Про дедовщину говорить нельзя, но она есть, и сильная. Правда, не везде: с этим борются. Но дедовщина никуда не денется, потому что она основа закалки, без неё не получится сильных бойцов. Это часть обучения, необходимая для того, чтобы всё выдержать и ничего не бояться. У нас был старший и младший призыв, но мы не пытались никого обидеть и держались, наоборот, вместе. Все друг другу помогали: если кто-то не может, например, бежать в горы, его берут на плечи.

Есть такая фраза: в армии можно абсолютно всё, но без палева. Это даже сами офицеры говорят

О пицце, мобильных телефонах и телевизоре

Телефоны в армии запрещены, они выдаются только в воскресенье после утреннего развода. Но у меня было два телефона: я один сдавал, а второй всегда имел при себе. Если бы его нашли, то просто разбили бы. Воскресенье считается выходным, но до обеда могут быть дела или спортивный праздник. Мы, например, бегали к морю, купались и возвращались назад. После обеда все спят или занимаются своими делами, смотрят телевизор. Мы смотрели всё, что хотели: стояла спутниковая тарелка, много каналов. Но на 9 Мая нас всех построили и заставили смотреть парад. 

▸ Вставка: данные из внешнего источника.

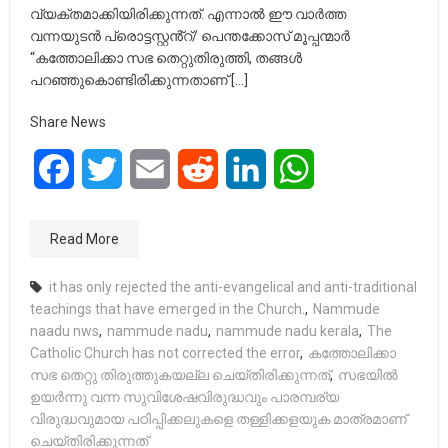
വ്യക്തമാക്കിയിരിക്കുന്നത്. എന്നാൽ ഈ വാർത്ത
വന്നയുടൻ പ്രൊട്ടസ്റ്റൻ്റ്/ പെന്തക്കോസ് മൂപ്പന്മാർ
“കത്തോലിക്കാ സഭ തെറ്റുതിരുത്തി, തങ്ങൾ
പറഞ്ഞുകൊണ്ടിരിക്കുന്നതാണ് […]
Share News
Facebook
Twitter
Email
Reddit
LinkedIn
WhatsApp
Read More
it has only rejected the anti-evangelical and anti-traditional
teachings that have emerged in the Church.
,
Nammude
naadu nws
,
nammude nadu
,
nammude nadu kerala
,
The
Catholic Church has not corrected the error
,
കത്തോലിക്കാ
സഭ തെറ്റു തിരുത്തുകയല്ല ചെയ്തിരിക്കുന്നത്
,
സഭയിൽ
ഉയർന്നു വന്ന സുവിശേഷവിരുദ്ധവും പാരമ്പര്യ
വിരുദ്ധവുമായ പഠിപ്പിക്കലുകളെ തള്ളിക്കളയുക മാത്രമാണ്
ചെയ്തിരിക്കുന്നത്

В плане быта в части всё было новое, хорошее. В Абхазии круглый год лето, и вместо отопления стояли кондиционеры. Форму выдавали новую, но старого образца. Если потерял или порвал что-то, можно пойти на склад, поставить бутылку и получить замену. Всё стирали, гладили сами. За территорию части нам выходить было нельзя, потому что мы находились в чужой стране. Были увольнительные, но не часто. Ко мне могли приехать родственники.

Кормят везде по-разному. В России везде кормят хорошо, где-то даже шведский стол есть. А у нас кормили плохо: та еда, которую давали, была съедобная, но невкусная. Готовить было нельзя, и мы ходили покупать лапшу, которую можно заварить кипятком. В части есть так называемый чипок — армейский магазин, в котором продаётся всё нужное, даже сладости. Но и оттуда еда быстро надоедает.

За забором части стояло кафе, в котором пекли пиццу. Мы узнали номер — его из поколения в поколение передают, — звонили и заказывали. Пиццы привозили к забору, мы передавали деньги и всё забирали. Главное, чтобы никто не видел, потому что за это сильно ругают: вдруг нас могут отравить. Однажды на складе с оружием и боеприпасами мы нашли на коробке мобильный номер телефона и решили позвонить. Оказалось, что это номер местного таксиста. Он ездил в город и покупал всё, что попросишь, и привозил к забору базы. Нужно было незаметно выйти с базы, забрать у него всё и потом назад вернуться по ущельям. Очень сложно, но один парень так за день пять раз бегал.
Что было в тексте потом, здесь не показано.